Seattle Police have been posting crime data online for years, but now they’re working to help citizens better understand and engage with that information.
Last week, the department held a community meeting to educate the public about its open data offerings, with a focus on explaining the nuances behind the information that police post so that users can make more informed decisions about how to use the data.
In a webinar Tuesday — which was hosted by Socrata, the company that helped the department build some of its open data tools — Chief Information Officer Bill Schrier noted that this meeting was just one part of the department’s broader efforts to engage the city about how to use police data.
“Giving people data about what’s happening in their neighborhood or about what their police department is doing doesn’t necessarily build trust immediately because people need to understand that data,” Schrier said. “Oftentimes the way we publish it can be kind of cryptic, so that’s the reason for engagement.”

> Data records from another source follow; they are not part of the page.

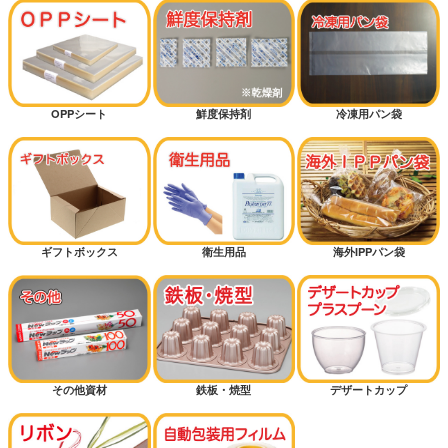
OPPシート
鮮度保持剤
冷凍用パン袋
ギフトボックス
衛生用品
海外IPPパン袋
その他資材
鉄板・焼型
デザートカップ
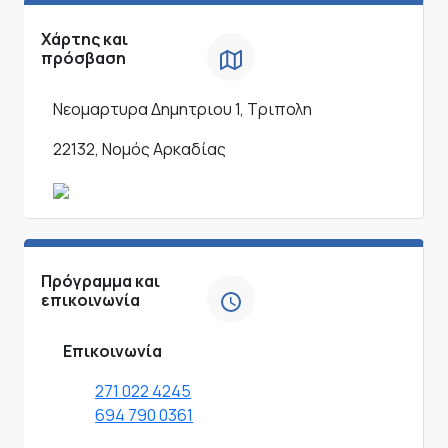
Χάρτης και
πρόσβαση
Νεομαρτυρα Δημητριου 1, Τριπολη
22132, Νομός Αρκαδίας
Πρόγραμμα και
επικοινωνία
Επικοινωνία
271 022 4245
694 790 0361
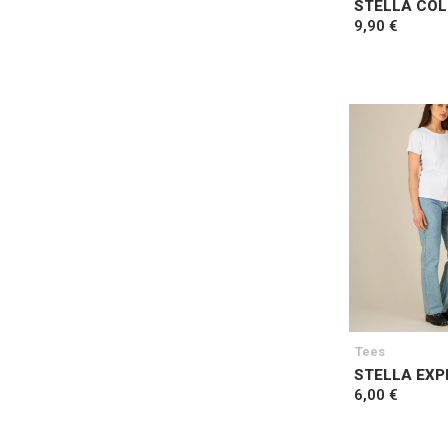
STELLA COL
9,90 €
Tees
STELLA EXP
6,00 €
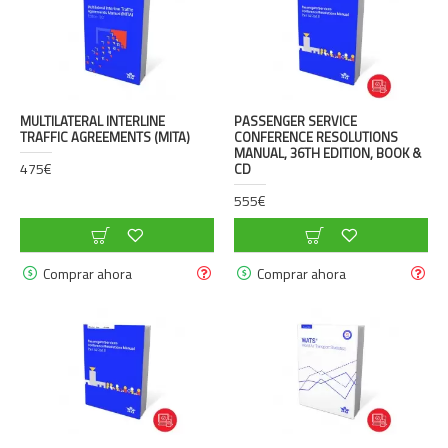
MULTILATERAL INTERLINE
PASSENGER SERVICE
TRAFFIC AGREEMENTS (MITA)
CONFERENCE RESOLUTIONS
MANUAL, 36TH EDITION, BOOK &
475€
CD
555€
Comprar ahora
Comprar ahora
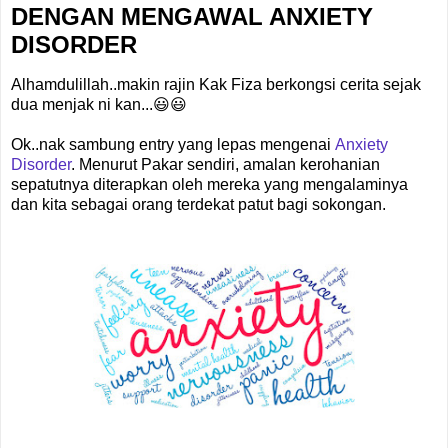
DENGAN MENGAWAL ANXIETY
DISORDER
Alhamdulillah..makin rajin Kak Fiza berkongsi cerita sejak
dua menjak ni kan...😃😃
Ok..nak sambung entry yang lepas mengenai
Anxiety
Disorder
. Menurut Pakar sendiri, amalan kerohanian
sepatutnya diterapkan oleh mereka yang mengalaminya
dan kita sebagai orang terdekat patut bagi sokongan.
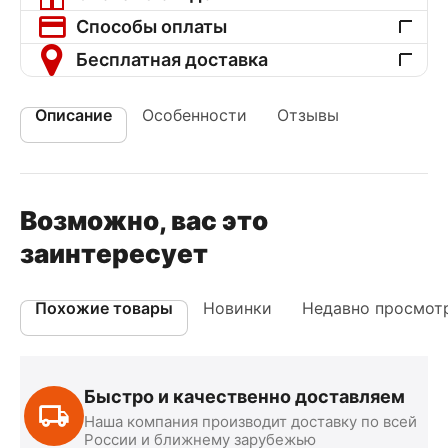
Способы оплаты
Бесплатная доставка
Описание
Особенности
Отзывы
Возможно, вас это
заинтересует
Похожие товары
Новинки
Недавно просмот
Быстро и качественно доставляем
Наша компания производит доставку по всей
России и ближнему зарубежью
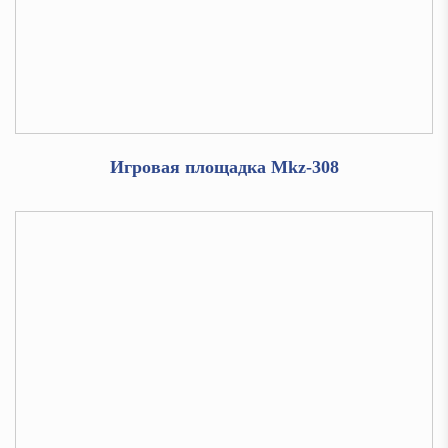
Игровая площадка Mkz-308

Schrier helped to set up some of the city’s first efforts at posting data online when he served as Seattle’s chief technology officer several years ago, and he said he’s put a special focus on making the department’s data more accessible and understandable since taking over as CIO in September.
“A mantra of mine, and the Seattle police department’s, is how do we best help citizens engage in their own public safety?” Schrier said. “A significant way to do that, of course, is give them data.”
Community meetings will be a key facet of Schrier’s efforts to build that engagement, as he seeks to explain more about the crime data the department posts. One area his staff was focused on clarifying at the most recent meeting they held was the distinction between data on crime reports and information about 911 calls, Schrier said.
“You need to talk to engaged citizens about the data so they understand how police departments work, like how a 911 call doesn’t necessarily translate into a crime report for example,” Schrier said. “But 911 calls do provide a much more extensive record of demand for service in communities.”
He also hopes to remove some of the mystery behind the more “cryptic” aspects of the data. Schrier pointed to three digit codes assigned to each record of a 911 call as something that might seem especially confounding to the public without the necessary background information.
“Each one means something different, like a car problem or a barking dog, and you wouldn’t know that unless you went to one of these meetings or had it explained to you,” Schrier said.
Schrier believes that when the public can use data in a sophisticated fashion, it can create a sort of feedback loop that helps make communities safer and improves police accountability.
As an example, he demonstrated how the department tried to tackle the issue of thefts of items from vehicles, also known as “car prowls.” Once the department noticed a spike in the number of reports of the thefts in mid-2015, they posted on their website about the trend to alert people living in the areas most affected — and encourage them to report any thefts immediately. The department also set a clear goal of trying to reduce the number of car prowls to a set number by the end of the year and posted that goal alongside the crime data showing where the thefts occurred.
Schrier believes the process helped engage the community by raising awareness about the problem, and as the reports flowed in, investigators could narrow their focus and find the culprits.
“We determined that many of them were the results of organized gangs, and the gang unit was able to target and arrest a couple of the leaders of the gangs who were leading the rings, and that was able to reduce the car prowls,” Schrier said. “It was because we had the statistics and the maps that we were able to do that targeting.”
Now, the department’s data portal also clearly shows how police were able to make that drop in crime happen, and Schrier hopes to repeat the process the next time a similar spike in crime occurs.
“This sort of thing really helps citizens understand what’s going on in their neighborhoods, but it also helps the police department decide how to deploy resources,” Schrier said.
The more the department can get out in the community and engage Seattle citizens, the more Schrier thinks police can expect the same positive outcome.
“We need to go out and explain to people who are interested, like journalists and developers, what the data means, what is in the data and what isn’t,” Schrier said.